Boldwa, Gladen’in ne tepki vereceğini anlamaya çalışıyordu ama bunu anlamak öyle kolay bir iş değildi. Çünkü yaratığın ne bakışları değişmişti ne de suratındaki kalın çizgiler. Sadece dili bir defaya mahsus kavisler çizerek dışarı savrulmuş, iki tombul sülüğü andıran kaşları eğilip bükülmüştü. “Güvenmek mi? Sssss! Ben kimseye güvenmem. Neler olup bittiğini anlatın.”

Ve Leavyan zaman kaybetmeden anlatmaya başladı. Bunu öyle hızlı yaptı ki öneminden hiç şüphe etmediği birçok detayı atlamak zorunda kaldı.

Anlatacakları bittiğinde Kaljiot “Sizinle geliyorum.” dedi.

“Olmaz.” dedi Leavyan. “Bu çok riskli ve bir o kadar da tehlikeli.”

“O zaman ejderhaları unutun. Ssss! Çünkü benimle birlikte Duil Rònas’a dönüyorlar.”

“Sana her şeyi anlattım. Tek bir göz bile bizi görecek olursa savaş kaçınılmaz olur, hem sizin için hem de bizim için.”
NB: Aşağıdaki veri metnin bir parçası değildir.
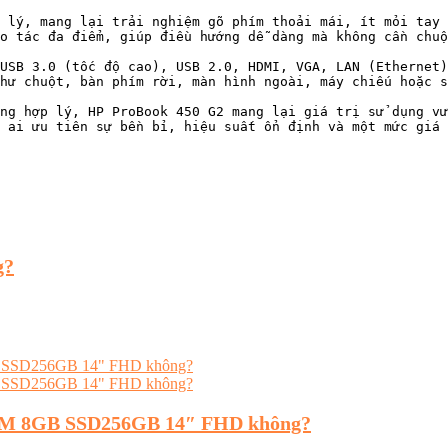
 lý, mang lại trải nghiệm gõ phím thoải mái, ít mỏi tay 
o tác đa điểm, giúp điều hướng dễ dàng mà không cần chuộ
USB 3.0 (tốc độ cao), USB 2.0, HDMI, VGA, LAN (Ethernet)
hư chuột, bàn phím rời, màn hình ngoài, máy chiếu hoặc s
ng hợp lý, HP ProBook 450 G2 mang lại giá trị sử dụng vư
 ai ưu tiên sự bền bỉ, hiệu suất ổn định và một mức giá 
g?
 RAM 8GB SSD256GB 14″ FHD không?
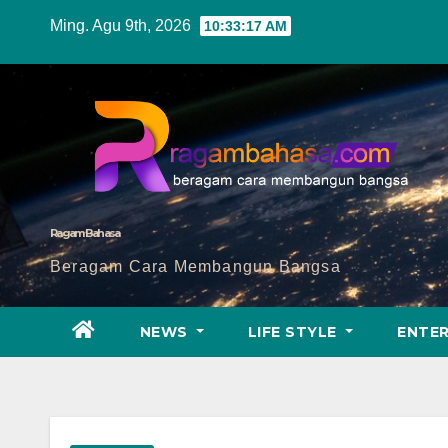
Skip
Ming. Agu 9th, 2026
10:33:18 AM
to
content
Ragam Bahasa
Beragam Cara Membangun Bangsa
NEWS
LIFE STYLE
ENTE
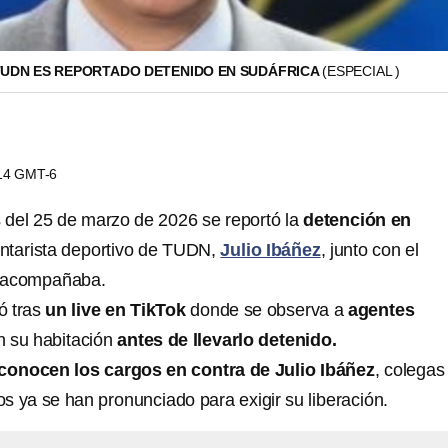
 TUDN ES REPORTADO DETENIDO EN SUDÁFRICA
(ESPECIAL )
:14 GMT-6
s del 25 de marzo de 2026 se reportó la
detención en
ntarista deportivo de TUDN,
Julio Ibáñez
, junto con el
o acompañaba.
ió tras
un live en TikTok
donde se observa a
agentes
n su habitación
antes de llevarlo detenido.
conocen los cargos en contra de Julio Ibáñez
, colegas
os ya se han pronunciado para exigir su liberación.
Kaljiot’un gözü bütün büyücüleri dolaştı ve sonra ejderhalarına baktı. Leavyan’ın söyledikleri ikna edici olsa da kabul etmedi. “Sssss! Sizinle geliyorum.” İkinci tekrar bir öncekinden çok daha sert ve güçlü olmuştu.

Leavyan kabul etti. Çünkü o ejderhalara hiç olmadığı  kadar ihtiyacı vardı. “Pekâlâ, dediğin gibi olsun ama öncesinde yapmamız gereken bir iş daha var.”

Kaljiot’un gözleri kristalleri görür görmez parlamıştı. Mücevherlere hiç olmadığı kadar düşkündü Gladen ve böylesini ilk defa görüyordu. “Bana onlardan bahsetmemiştin.”

Leavyan omuz silkti. “Unutmuş olmalıyım.” diyerek yürümeye başladı. Zira Kaljiot’un kristallere bakışını hiç beğenmemişti.
      
                         ☆☆☆    

Peşlerine takılan Gladen’le birlikte Lafaidel’i aramaya koyuldular. Bu kez odasına değil doğrudan mağaraya gidiyorlardı. Bu seçim onlara zaman kazandırmıştı, çünkü Lafaidel oradaydı ve fena hâlde kızgındı. Loan neyin ters gittiğini soracaktı ama son karşılaşmalarını hatırlayıp, ihtiyarın öfkesini gördükten sonra bu soruyu başka birisinin sormasını bekledi.